JavaScript API (document.fonts) for programmatic font loading control — check if fonts are loaded, preload specific fonts, and respond to load events.

font-variation-settings

Technology

CSS property to control variable font axes directly — weight, width, slant, and custom axes. Lower-level than font-weight/font-stretch.

Design

Web Typography

Line Height

Web Typography

The CSS property controlling the distance between lines of text. Typically set to 1.5 or 150% for body text readability.

Letter Spacing

Web Typography

The CSS property for adjusting spacing between all characters. Positive values spread letters apart; negative values bring them closer.

@font-face

Web Typography

A CSS at-rule that allows web designers to specify custom fonts for their web pages. The foundation of web typography.

Font Stack

Web Typography

An ordered list of fonts in CSS font-family, providing fallbacks if the preferred font is unavailable. E.g., 'Inter, system-ui, sans-serif'.

System Font

Web Typography

A font pre-installed on the operating system. Using system fonts (system-ui stack) eliminates download time but sacrifices brand consistency.

FOUT

Web Typography

Flash of Unstyled Text — when a fallback font briefly appears before the web font loads. Mitigated by font-display: swap.

FOIT

Web Typography

Flash of Invisible Text — when text is hidden until the web font loads. Worse than FOUT for user experience. Prevented by font-display: swap.

font-display

Web Typography

A CSS descriptor that controls how a web font is displayed during loading.

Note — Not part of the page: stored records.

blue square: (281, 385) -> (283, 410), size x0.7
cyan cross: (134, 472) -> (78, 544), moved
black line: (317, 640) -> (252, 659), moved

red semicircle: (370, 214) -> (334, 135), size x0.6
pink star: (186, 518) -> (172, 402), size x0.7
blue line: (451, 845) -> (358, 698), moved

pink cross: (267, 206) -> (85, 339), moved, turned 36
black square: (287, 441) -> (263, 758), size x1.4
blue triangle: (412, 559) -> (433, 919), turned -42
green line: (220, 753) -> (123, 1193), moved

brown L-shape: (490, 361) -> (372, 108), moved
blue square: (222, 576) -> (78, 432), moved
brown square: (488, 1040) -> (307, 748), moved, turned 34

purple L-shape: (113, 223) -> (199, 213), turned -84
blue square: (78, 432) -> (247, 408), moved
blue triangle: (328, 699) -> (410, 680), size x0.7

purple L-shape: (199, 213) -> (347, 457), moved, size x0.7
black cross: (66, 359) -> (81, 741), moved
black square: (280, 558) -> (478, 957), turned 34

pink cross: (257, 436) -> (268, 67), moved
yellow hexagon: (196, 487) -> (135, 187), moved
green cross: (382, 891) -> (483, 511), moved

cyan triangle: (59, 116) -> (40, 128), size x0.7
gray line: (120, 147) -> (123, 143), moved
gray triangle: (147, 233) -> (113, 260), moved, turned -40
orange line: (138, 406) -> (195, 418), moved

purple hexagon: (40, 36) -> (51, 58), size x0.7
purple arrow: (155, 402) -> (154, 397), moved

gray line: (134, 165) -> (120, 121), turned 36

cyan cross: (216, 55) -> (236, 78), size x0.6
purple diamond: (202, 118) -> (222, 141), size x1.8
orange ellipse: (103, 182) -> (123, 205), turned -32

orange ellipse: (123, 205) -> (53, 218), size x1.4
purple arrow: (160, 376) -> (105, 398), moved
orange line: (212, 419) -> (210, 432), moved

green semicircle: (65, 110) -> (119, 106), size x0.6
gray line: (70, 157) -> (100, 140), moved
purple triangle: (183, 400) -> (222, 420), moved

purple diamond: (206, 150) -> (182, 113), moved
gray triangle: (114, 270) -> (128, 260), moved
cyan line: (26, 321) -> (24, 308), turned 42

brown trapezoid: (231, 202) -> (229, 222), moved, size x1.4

Values: auto, block, swap, fallback, optional.

Rem

Web Typography

Root em — a CSS unit relative to the root element's font size (usually 16px). More predictable than em for consistent sizing.

Google Fonts

Web Typography

Google's free, open-source font library with 1,900+ families. The largest collection of freely-licensed web fonts, served via a global CDN.

Font Preloading

Web Typography

Using <link rel="preload" as="font"> to prioritize font downloads, reducing FOUT/FOIT and improving Largest Contentful Paint (LCP).

CLS (Font-related)

Web Typography

Cumulative Layout Shift caused by font loading — text reflows when web font replaces fallback due to different metrics. A Core Web Vital issue.

text-rendering

Web Typography

CSS property controlling text rendering quality: auto, optimizeSpeed, optimizeLegibility, geometricPrecision. Affects kerning and ligatures.